Josh Engels comments on Josh Engels’s Shortform

Josh Engels 30 Apr 2025 10:58 UTC
92 points
27
I really liked @Sam Marks recent post on downstream applications as validation for interp techniques, and I’ve been feeling similarly after the (in my opinion) somewhat disappointing downstream performance of SAEs.
Motivated by this, I’ve written up about 50 weird language model results I found in the literature. I expect some of them to be familiar to most here (e.g. alignment faking, reward hacking) and some to be a bit more obscure (e.g. input space connectivity, fork tokens).

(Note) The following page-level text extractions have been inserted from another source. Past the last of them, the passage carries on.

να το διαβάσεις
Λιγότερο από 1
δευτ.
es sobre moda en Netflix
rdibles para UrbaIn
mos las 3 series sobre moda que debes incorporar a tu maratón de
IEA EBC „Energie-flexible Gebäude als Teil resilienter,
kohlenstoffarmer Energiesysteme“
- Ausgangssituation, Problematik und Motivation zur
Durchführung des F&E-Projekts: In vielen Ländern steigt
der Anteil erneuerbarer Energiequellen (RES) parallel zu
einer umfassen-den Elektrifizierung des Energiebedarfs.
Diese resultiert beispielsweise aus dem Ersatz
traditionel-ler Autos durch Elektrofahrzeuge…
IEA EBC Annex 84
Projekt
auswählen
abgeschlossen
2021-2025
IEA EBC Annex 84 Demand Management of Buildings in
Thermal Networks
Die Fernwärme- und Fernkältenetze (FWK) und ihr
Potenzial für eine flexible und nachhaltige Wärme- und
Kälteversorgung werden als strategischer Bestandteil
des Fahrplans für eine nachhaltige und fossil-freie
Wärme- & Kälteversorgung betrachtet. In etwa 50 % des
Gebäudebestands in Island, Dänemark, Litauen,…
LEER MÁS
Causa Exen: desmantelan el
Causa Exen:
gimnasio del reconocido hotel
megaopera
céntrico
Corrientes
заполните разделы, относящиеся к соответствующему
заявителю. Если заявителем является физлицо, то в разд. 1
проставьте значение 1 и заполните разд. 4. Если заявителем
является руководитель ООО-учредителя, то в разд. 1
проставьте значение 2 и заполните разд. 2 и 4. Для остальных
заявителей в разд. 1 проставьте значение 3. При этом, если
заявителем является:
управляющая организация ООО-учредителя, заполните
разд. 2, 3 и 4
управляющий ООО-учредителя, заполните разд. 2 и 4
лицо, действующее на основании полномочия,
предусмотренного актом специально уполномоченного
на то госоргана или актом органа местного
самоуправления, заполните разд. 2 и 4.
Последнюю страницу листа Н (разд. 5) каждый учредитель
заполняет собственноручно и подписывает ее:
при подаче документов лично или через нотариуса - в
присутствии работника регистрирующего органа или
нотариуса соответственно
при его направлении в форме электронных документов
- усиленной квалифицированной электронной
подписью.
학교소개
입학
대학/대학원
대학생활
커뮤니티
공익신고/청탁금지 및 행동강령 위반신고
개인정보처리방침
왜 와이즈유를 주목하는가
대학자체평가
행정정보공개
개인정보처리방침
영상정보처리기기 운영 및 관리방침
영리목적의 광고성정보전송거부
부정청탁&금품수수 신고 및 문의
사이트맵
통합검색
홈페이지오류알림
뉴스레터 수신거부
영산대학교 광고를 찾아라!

If our current interp techniques can help us understand these phenomenon better, that’s great! Otherwise I hope that seeing where our current techniques fail might help us develop better techniques.
I’m also interested in taking a wide view of what counts as interp. When trying to understand some weird model behavior, if mech interp techniques aren’t as useful as linear probing, or even careful black box experiments, that seems important to know!
Here’s the doc: https://docs.google.com/spreadsheets/d/1yFAawnO9z0DtnRJDhRzDqJRNkCsIK_N3_pr_yCUGouI/edit?gid=0#gid=0
Thanks to @jake_mendel, @Senthooran Rajamanoharan, and @Neel Nanda for the conversations that convinced me to write this up.
- Neel Nanda 30 Apr 2025 11:30 UTC
  4 points
  0
  Parent
  Really helpful work, thanks a lot for doing it
- jake_mendel 30 Apr 2025 11:45 UTC
  3 points
  1
  Parent
  Very happy you did this!
- Sheikh Abdur Raheem Ali 2 May 2025 3:42 UTC
  1 point
  0
  Parent
  Thanks for doing this— I found it really helpful.